NEW DELHI --
After requiring Babus to work harder, longer and
come on time, the Modi government yesterday asked them to file a
return for all their movable and immovable assets assists,
including their wives and dependents every year, reports Swami Anand Kul
Bhushan.
Good to hear.....
Vibhor Chhabra at the "Delhi Gymkhana Club" has this to
say ...
There aren’t too many people taking long, leisurely
lunches at Delhi Gymkhana Club these days.
And fewer out on the greens at Delhi Golf Club, even
allowing for the blistering summer heat.
Life for Senior government servants has become a little
harder under the Narendra Modi government — they’re expected to
clock in on time, stay late when needed and even give up
holidays, besides cutting out the little pleasures in life such
as lunches at the Delhi Gymkhana and Golf Club.
Employees at a defence ministry office in Delhi were last
week asked to sign up to a notice pledging that they would be in
by 9 am or face disciplinary action.
One habitual latecomer has now taken to leaving home half an
hour earlier as result.
Rakesh Tomar, a bus operator who ferries civil servants
to the Central Secretariat government office complex, has
been asked by the customers to advance bus timings.
Habits are changing. "Earlier, I used to wait at stops.

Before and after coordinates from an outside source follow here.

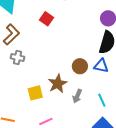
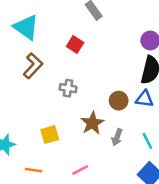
gray cross: (18, 57) -> (68, 88), moved
yellow square: (35, 93) -> (50, 135), moved

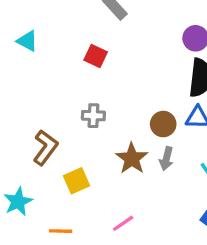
cyan triangle: (26, 27) -> (27, 41), size x0.6
brown L-shape: (33, 66) -> (45, 148), moved
gray arrow: (117, 137) -> (166, 159), moved

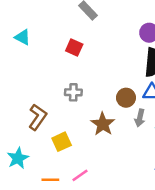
gray arrow: (166, 159) -> (140, 118), moved
pink line: (123, 223) -> (80, 175), moved

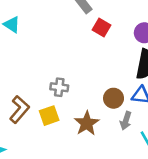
red square: (74, 47) -> (102, 27), moved
yellow square: (62, 142) -> (49, 116), moved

Now they are already waiting for me," he said.
At 9.00 a.m., outside the bhavans that house the main
government departments, there’s a stream of employees
running in to beat the clock.
Delays can mean getting a piece of the boss’ mind.

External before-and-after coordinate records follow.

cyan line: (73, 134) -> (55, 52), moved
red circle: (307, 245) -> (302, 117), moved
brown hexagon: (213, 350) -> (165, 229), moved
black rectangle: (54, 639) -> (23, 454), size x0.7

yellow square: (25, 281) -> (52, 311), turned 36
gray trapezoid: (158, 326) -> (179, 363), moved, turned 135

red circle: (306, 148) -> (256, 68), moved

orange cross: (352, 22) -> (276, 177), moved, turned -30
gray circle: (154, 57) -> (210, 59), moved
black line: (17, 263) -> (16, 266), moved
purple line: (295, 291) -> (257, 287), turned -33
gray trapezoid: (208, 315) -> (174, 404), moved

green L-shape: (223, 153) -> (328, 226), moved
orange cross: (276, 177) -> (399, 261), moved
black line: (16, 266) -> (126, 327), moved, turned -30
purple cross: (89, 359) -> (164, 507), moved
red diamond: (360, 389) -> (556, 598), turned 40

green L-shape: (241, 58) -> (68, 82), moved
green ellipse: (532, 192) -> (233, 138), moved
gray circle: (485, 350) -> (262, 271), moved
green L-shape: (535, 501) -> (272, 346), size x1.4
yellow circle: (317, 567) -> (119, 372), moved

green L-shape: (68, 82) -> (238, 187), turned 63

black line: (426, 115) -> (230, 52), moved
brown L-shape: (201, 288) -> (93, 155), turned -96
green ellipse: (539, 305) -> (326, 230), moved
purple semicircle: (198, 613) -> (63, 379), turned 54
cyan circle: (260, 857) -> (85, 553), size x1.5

At the housing ministry, employees have to report to their
superior if they are late by more than 15 minutes.
Biometric scanners track attendance and regular latecomers
will get a notice after six months.
Many top bureaucrats who used to be habitues of India Habitat
Centre, India International Centre, Delhi Golf Club and Delhi
Gymkhana are no longer in regular attendance.
There also seems to be an unwritten diktat in force that
bureaucrats should not be seen playing golf.
The Delhi Golf Club has about 200 bureaucrats as members.
Many would put in a quick morning round and sometimes,
weather permitting, even in the afternoon during the working
week.
It is said that a list of officers who played golf
regularly was ordered to be compiled.
"They got the message," said a senior bureaucrat.
Officials have also been asked to remove all golfing
equipment from their offices.
Education minister Smriti Irani recently pulled up a
bureaucrat at an office meeting when she saw him fiddling with
his cellphone while discussions were going on.
Many senior officers are working longer hours, especially in
the PMO, who have been in by 8.00 a.m. and are leaving at
midnight.
"There is no time for oneself and there is so much work to
complete," one PMO official said.
Another official was found complaining that his wife had
to manage a water supply crisis at home on her own as he
needed to get to the office.
Another said he had to cancel a summer vacation in Goa
with his wife and kids, although he seemed to welcome this.
"They hardly get to see me nowadays.
"I am working on weekends, but this culture is good," the
official said.
While Modi’s predecessor also put in long hours and officials
in key ministries never really switch off completely under any
dispensation, it’s perhaps for the first time that civil
servants across all government departments are being pushed to
work harder and longer.
Meanwhile, at the finance ministry, officials work long
hours in any case in the weeks before the budget, which is
expected to be announced in July.
"It is certainly required to match the enthusiasm of the
new political set up," said former bureaucrat Ajay Dua, who
was industry secretary before he retired.
"The PM and his ministers want things to be done as there
are a lot of expectations and they need to have all cogs of
the wheel move together at the same pace."
Part of the reason for the change is the need to make Indian
bureaucracy more efficient, having been ranked the worst among
12 Asian countries for more than a decade by the Hong Kong-based
Political & Economic Risk Consultancy.
"We have been told files can’t wait on a table for more
than two days, and an explanation will be sought if a file
isn’t cleared for a week," said a senior government
official, who declined to be named.
The urban development and housing and urban poverty
alleviation ministries under Venkaiah Naidu are going a step
further.
A ‘file movement officer’ will seek to verify which files
are pending, with whom and for what reason.
Officials in the two ministries have been told that an
explanation will be demanded if files aren’t cleared for a
week.
Bureaucrats have also been asked not to depend on orderlies
to move files when clarifications are required.
The minister is encouraging officers to pick up the phone and
talk to colleagues in their own ministries and elsewhere rather
than sending files back and forth with their comments.